A detective thriller up next: Under a Silent Moon by Elizabeth Haynes. I was completely underwhelmed by this. Although one of the best thrillers I've read in ages was her first book: Into The Darkest Corner. I think she's a better thriller writer than detective writer and I'm not sure I'll bother to read any more in this series of books.
Another thriller was finished next and unlike all the other books this was not on my kindle: A Simple Act of Violence by R J Ellory. As I've mentioned before I mainly read paperbacks in the bath these days and I found myself taking long bubble baths just to read more of this page turner. Yes, it's about a serial killer, but the most chilling aspects of this story are concerned in government conspiracy's at the highest level. Compelling and when I passed it on to my brother he said it was one of the best thrillers he'd read in a long while and wants to read more by R J Ellory.
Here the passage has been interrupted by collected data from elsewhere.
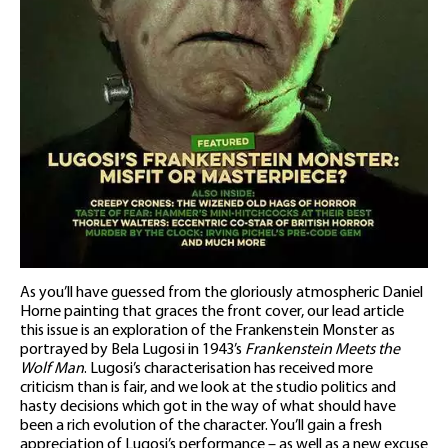
As you’ll have guessed from the gloriously atmospheric Daniel
Horne painting that graces the front cover, our lead article
this issue is an exploration of the Frankenstein Monster as
portrayed by Bela Lugosi in 1943’s
Frankenstein Meets the
Wolf Man
. Lugosi’s characterisation has received more
criticism than is fair, and we look at the studio politics and
hasty decisions which got in the way of what should have
been a rich evolution of the character. You’ll gain a fresh
appreciation of Lugosi’s performance – as well as a new excuse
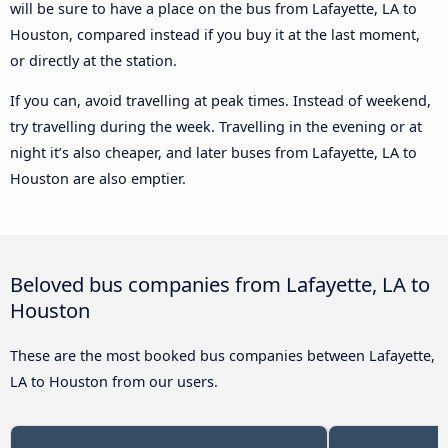
will be sure to have a place on the bus from Lafayette, LA to
Houston, compared instead if you buy it at the last moment,
or directly at the station.
If you can, avoid travelling at peak times. Instead of weekend,
try travelling during the week. Travelling in the evening or at
night it’s also cheaper, and later buses from Lafayette, LA to
Houston are also emptier.
Beloved bus companies from Lafayette, LA to
Houston
These are the most booked bus companies between Lafayette,
LA to Houston from our users.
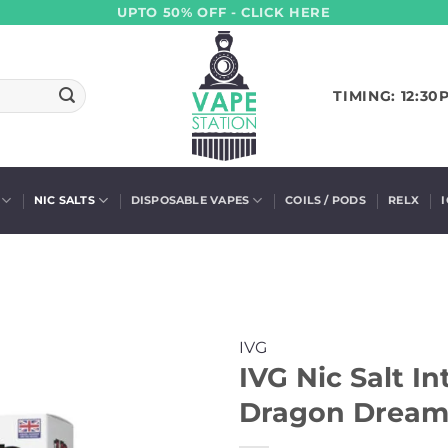
UPTO 50% OFF - CLICK HERE
TIMING: 12:30
NIC SALTS
DISPOSABLE VAPES
COILS / PODS
RELX
IVG
IVG Nic Salt I
Dragon Dream 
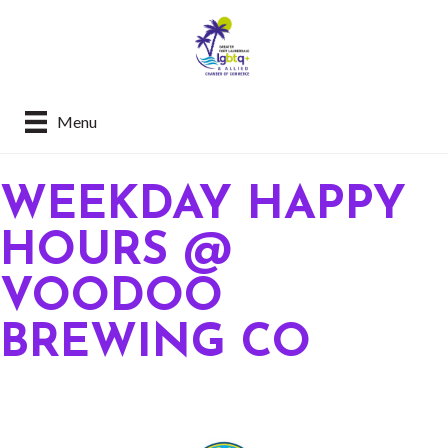
Menu
WEEKDAY HAPPY
HOURS @
VOODOO
BREWING CO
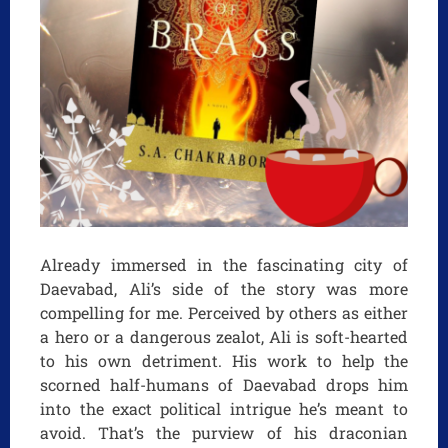
Already immersed in the fascinating city of
Daevabad, Ali’s side of the story was more
compelling for me. Perceived by others as either
a hero or a dangerous zealot, Ali is soft-hearted
to his own detriment. His work to help the
scorned half-humans of Daevabad drops him
into the exact political intrigue he’s meant to
avoid. That’s the purview of his draconian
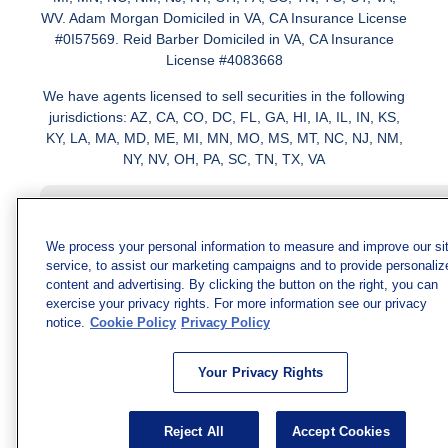
WV. Adam Morgan Domiciled in VA, CA Insurance License
#0I57569. Reid Barber Domiciled in VA, CA Insurance
License #4083668
We have agents licensed to sell securities in the following
jurisdictions: AZ, CA, CO, DC, FL, GA, HI, IA, IL, IN, KS,
KY, LA, MA, MD, ME, MI, MN, MO, MS, MT, NC, NJ, NM,
NY, NV, OH, PA, SC, TN, TX, VA
We process your personal information to measure and improve our si
service, to assist our marketing campaigns and to provide personaliz
content and advertising. By clicking the button on the right, you can
exercise your privacy rights. For more information see our privacy
notice.
Cookie Policy
Privacy Policy
Your Privacy Rights
Reject All
Accept Cookies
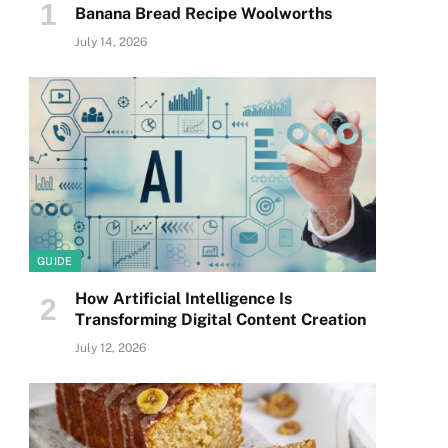
Banana Bread Recipe Woolworths
July 14, 2026
GUIDE
How Artificial Intelligence Is
Transforming Digital Content Creation
July 12, 2026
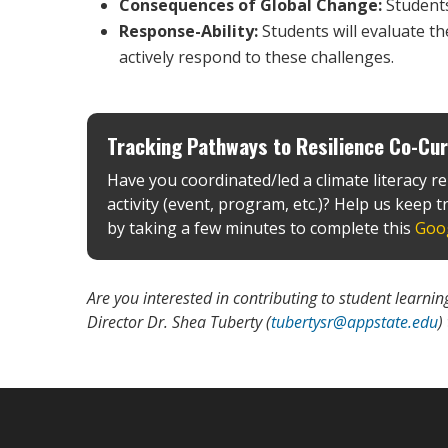
Consequences of Global Change:
Students
Response-Ability:
Students will evaluate th
actively respond to these challenges.
Tracking Pathways to Resilience Co-Curr
Have you coordinated/led a climate literacy re
activity (event, program, etc.)? Help us keep tr
by taking a few minutes to complete this
Goo
Are you interested in contributing to student learn
Director Dr. Shea Tuberty (
tubertysr@appstate.edu
)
Still in thriller mode I read: A Tap on The Window by Linwood Barclay. It was a kindle special offer of all of 99p and this is an author that Catherine had recommended previously via instagram. A middle aged man gives a lift to a teenage girl one night and when she winds up missing and her best friend dead, it implicates the man in a mystery with lots of twists and turns. Another thriller where I was completely hooked.
The next bath time read was a dusty old hardback I'd picked up at a jumble sale years ago. The Franchise Affair by Jospehine Tey. I'd seen the old black and white movie, although so long ago that I couldn't remember all the plot, which was good as I could read the book without a lot of prior knowledge. The mother and daughter owners or The Franchise - an old house at the edge of the village, are accused of kidnapping a teenage girl and holding her captive as a slave until she manages to escape. A scandal ensues and as the ladies reputation is shredded and they face imprisonment, a local provincial lawyer takes on the task of proving them innocent. I enjoyed the gentle style of it a lot and will look out for other books by this author.
Up next was a book often on recent book lists as a must read: Station Eleven by Emily St John Mandel. If you liked The Road by Cormac McCarthy you may well like this too. Yes, it's a post apocalyptic novel. But probably one of the most gentle and poignant ones I've ever read.
Outbreak by Robin Cook was the bath time read. Ironic that at one point I was reading a book about a viral outbreak in the bath, whilst reading Station Eleven on my kindle - which happened to follow what happened after the Georgia Flu killed most people on the planet. It was slightly different to what I remember of the film and a bit dated. However, it seemed strangely relevant in the light of the Ebola outbreak earlier in the year.